__Exercise description__.
Take the lines in the listing below from the line with "Reducing stomach acid helps to redu" up to and including the line with "Contact spoke with" and set them down exactly, skipping pictures and adding nothing.

__Available records__.
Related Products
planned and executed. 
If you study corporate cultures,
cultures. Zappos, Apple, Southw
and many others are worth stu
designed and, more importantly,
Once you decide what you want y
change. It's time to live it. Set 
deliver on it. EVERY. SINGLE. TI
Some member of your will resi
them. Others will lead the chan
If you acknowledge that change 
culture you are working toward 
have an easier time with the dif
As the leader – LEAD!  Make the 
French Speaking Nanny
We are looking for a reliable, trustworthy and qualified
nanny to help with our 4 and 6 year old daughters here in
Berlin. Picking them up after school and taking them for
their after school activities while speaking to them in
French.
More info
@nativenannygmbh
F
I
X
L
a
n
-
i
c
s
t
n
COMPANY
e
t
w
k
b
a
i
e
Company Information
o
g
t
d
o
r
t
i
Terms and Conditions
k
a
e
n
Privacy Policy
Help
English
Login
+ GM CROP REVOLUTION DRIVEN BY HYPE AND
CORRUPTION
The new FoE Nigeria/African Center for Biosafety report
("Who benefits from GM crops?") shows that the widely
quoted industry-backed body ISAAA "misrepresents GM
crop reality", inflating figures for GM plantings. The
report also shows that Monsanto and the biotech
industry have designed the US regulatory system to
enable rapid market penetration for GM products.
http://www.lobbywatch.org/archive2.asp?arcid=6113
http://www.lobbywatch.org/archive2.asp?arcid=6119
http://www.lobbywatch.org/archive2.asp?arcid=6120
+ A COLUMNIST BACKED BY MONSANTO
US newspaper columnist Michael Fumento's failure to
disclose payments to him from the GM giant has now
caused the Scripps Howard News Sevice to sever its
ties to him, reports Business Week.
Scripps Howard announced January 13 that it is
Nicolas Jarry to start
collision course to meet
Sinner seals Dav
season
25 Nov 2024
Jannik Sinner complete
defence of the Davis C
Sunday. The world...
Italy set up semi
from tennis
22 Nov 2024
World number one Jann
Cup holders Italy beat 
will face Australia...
==
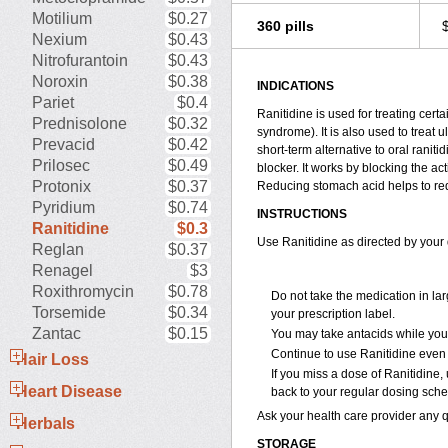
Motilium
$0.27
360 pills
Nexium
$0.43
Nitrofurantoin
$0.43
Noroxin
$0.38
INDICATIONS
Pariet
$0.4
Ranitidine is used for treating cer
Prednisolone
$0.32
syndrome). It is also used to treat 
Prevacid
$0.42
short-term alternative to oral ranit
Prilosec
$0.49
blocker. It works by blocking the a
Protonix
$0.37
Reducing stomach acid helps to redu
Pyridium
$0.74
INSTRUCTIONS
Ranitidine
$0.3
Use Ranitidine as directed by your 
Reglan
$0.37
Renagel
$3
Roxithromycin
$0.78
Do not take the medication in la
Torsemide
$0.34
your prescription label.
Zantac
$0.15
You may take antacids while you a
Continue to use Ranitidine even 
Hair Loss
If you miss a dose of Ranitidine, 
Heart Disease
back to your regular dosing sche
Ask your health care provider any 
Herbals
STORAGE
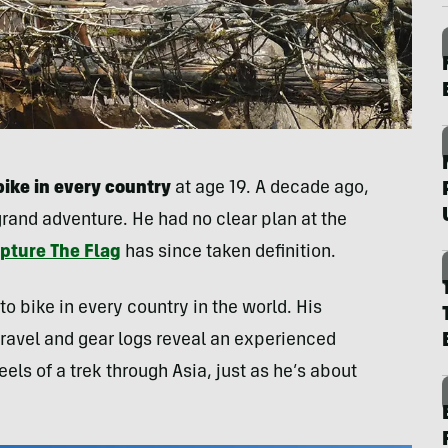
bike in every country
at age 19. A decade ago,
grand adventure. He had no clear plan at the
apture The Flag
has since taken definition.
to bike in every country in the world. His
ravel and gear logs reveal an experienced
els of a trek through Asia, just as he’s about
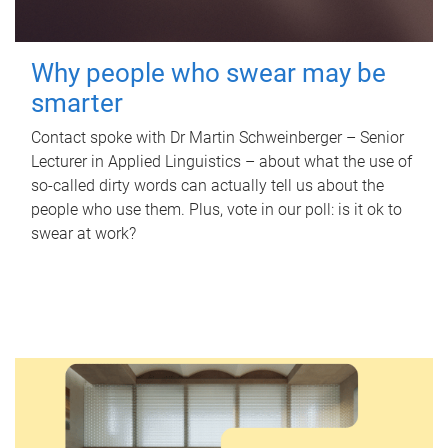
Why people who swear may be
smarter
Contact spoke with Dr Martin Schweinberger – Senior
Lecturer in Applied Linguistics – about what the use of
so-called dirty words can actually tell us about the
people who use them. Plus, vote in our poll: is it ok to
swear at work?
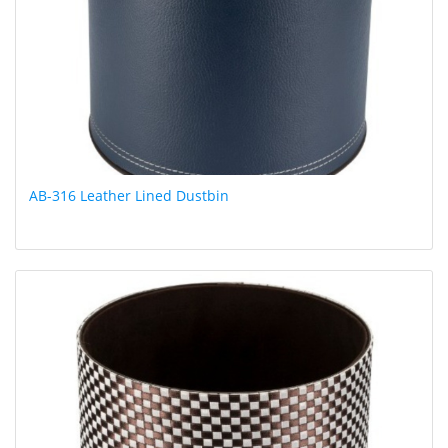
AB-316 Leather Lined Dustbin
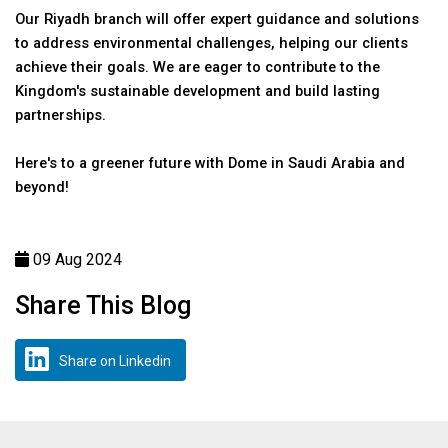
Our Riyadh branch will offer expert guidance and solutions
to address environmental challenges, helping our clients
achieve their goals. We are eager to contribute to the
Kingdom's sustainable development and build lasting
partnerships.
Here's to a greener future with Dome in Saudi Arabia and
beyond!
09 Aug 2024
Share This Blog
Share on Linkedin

__Solution__.
Reducing stomach acid helps to redu
Pyridium
$0.74
INSTRUCTIONS
Ranitidine
$0.3
Use Ranitidine as directed by your 
Reglan
$0.37
Renagel
$3
Roxithromycin
$0.78
Do not take the medication in la
Torsemide
$0.34
your prescription label.
Zantac
$0.15
You may take antacids while you a
Continue to use Ranitidine even 
Hair Loss
If you miss a dose of Ranitidine, 
Heart Disease
back to your regular dosing sche
Ask your health care provider any 
Herbals
STORAGE
bike in every country
at age 19. A decade ago,
grand adventure. He had no clear plan at the
apture The Flag
has since taken definition.
to bike in every country in the world. His
ravel and gear logs reveal an experienced
els of a trek through Asia, just as he’s about
Why people who swear may be
smarter
Contact spoke with Dr Martin Schweinberger – Senior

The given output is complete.